**Records for the exercise:**

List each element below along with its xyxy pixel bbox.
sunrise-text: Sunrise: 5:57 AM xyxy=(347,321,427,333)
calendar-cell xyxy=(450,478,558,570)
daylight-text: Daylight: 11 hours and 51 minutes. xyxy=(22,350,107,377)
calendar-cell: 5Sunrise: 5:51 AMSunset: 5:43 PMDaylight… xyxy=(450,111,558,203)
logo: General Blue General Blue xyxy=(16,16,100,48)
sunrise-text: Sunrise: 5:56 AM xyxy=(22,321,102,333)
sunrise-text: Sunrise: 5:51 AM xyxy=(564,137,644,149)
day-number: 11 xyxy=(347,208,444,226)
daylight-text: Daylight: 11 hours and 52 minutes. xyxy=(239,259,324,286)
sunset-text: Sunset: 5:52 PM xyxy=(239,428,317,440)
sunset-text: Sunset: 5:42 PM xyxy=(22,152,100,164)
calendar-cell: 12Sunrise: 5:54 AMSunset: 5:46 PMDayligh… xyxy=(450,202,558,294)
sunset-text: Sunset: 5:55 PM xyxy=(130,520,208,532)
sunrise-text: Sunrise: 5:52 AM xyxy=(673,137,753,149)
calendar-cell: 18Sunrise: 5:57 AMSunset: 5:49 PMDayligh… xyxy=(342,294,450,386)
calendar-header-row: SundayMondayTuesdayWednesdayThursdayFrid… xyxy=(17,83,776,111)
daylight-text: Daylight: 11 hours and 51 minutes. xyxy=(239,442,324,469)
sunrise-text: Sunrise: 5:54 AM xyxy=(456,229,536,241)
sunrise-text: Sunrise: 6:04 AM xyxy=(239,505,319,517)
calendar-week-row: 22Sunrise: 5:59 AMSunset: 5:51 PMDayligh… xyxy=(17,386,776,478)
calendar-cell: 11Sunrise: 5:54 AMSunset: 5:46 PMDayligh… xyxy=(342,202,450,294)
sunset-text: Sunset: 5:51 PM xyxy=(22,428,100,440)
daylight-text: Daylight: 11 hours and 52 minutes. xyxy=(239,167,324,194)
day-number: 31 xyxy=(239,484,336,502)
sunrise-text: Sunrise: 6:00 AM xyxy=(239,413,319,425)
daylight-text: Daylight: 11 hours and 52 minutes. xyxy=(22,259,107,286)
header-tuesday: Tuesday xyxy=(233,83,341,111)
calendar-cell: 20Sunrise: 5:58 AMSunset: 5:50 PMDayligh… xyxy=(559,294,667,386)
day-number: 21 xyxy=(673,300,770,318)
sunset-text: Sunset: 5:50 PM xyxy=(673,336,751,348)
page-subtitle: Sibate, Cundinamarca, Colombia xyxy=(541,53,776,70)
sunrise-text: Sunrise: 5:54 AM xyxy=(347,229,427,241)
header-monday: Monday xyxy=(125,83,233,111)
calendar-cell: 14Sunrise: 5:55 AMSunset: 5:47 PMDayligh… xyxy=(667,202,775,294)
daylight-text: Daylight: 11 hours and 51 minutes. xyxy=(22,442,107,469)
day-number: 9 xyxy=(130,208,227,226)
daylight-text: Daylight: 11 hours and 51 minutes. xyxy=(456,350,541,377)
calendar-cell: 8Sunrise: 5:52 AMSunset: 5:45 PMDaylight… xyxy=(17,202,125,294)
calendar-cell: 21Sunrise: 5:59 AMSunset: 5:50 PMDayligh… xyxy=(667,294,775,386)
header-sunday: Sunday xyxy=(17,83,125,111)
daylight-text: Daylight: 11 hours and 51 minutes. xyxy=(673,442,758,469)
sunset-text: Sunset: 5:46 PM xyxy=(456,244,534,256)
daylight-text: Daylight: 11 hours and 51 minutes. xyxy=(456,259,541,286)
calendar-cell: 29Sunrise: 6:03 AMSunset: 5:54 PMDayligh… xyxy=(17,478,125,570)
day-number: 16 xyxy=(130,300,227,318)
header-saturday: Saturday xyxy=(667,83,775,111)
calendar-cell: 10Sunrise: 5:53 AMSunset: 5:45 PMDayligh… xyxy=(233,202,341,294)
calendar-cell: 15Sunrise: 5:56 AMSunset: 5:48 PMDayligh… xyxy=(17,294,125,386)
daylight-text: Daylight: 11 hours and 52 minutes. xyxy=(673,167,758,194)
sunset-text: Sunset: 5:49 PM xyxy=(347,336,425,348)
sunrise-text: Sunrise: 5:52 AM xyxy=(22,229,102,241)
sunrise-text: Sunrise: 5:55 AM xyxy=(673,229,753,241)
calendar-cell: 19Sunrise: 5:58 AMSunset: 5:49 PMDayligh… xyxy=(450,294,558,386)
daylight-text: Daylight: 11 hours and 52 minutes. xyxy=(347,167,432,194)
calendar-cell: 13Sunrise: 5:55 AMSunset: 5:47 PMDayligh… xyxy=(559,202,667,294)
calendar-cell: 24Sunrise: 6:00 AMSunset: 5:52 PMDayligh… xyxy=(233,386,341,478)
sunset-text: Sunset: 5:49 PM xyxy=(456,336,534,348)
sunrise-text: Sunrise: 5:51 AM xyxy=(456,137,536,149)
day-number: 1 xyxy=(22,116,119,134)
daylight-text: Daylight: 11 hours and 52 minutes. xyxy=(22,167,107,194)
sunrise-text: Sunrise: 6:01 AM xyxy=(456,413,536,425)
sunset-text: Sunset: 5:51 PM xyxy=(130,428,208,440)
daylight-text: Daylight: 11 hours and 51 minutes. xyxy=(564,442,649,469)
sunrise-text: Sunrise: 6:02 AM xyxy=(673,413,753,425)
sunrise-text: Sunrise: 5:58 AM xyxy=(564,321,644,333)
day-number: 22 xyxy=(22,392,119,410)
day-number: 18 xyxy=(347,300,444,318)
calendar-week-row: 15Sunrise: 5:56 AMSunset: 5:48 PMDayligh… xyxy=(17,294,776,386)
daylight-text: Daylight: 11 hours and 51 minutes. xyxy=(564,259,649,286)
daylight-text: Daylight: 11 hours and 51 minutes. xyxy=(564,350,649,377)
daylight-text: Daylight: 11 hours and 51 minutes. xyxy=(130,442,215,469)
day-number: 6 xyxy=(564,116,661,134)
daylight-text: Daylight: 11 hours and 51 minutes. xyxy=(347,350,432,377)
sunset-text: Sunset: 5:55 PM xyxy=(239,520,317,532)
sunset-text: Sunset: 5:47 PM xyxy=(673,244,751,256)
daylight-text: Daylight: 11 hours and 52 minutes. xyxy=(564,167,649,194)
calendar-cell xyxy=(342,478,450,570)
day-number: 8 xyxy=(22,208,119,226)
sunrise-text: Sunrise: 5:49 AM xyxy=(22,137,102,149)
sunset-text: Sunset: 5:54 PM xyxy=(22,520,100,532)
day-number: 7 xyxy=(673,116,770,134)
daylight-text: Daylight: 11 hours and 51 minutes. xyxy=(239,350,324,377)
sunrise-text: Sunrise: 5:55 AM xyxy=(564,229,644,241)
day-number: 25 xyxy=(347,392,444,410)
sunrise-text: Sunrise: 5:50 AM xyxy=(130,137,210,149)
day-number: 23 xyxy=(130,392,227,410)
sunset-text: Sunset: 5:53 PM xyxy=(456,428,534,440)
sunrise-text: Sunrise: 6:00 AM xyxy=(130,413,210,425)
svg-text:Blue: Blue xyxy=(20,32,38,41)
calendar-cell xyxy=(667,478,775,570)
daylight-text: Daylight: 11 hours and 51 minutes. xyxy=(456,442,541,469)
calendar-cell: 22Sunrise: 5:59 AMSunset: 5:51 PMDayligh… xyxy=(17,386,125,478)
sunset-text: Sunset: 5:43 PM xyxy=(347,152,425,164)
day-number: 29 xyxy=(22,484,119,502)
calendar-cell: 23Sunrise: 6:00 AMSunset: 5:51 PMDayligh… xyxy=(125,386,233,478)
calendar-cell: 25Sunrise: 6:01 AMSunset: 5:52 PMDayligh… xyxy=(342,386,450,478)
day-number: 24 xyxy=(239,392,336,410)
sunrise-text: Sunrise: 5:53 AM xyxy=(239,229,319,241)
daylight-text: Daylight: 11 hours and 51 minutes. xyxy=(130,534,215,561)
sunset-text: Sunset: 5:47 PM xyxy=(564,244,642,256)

**Work task:** What lines of the material above hold the string "week"? Please copy them.

**Written answer:**
calendar-week-row: 22Sunrise: 5:59 AMSunset: 5:51 PMDayligh… xyxy=(17,386,776,478)
calendar-week-row: 15Sunrise: 5:56 AMSunset: 5:48 PMDayligh… xyxy=(17,294,776,386)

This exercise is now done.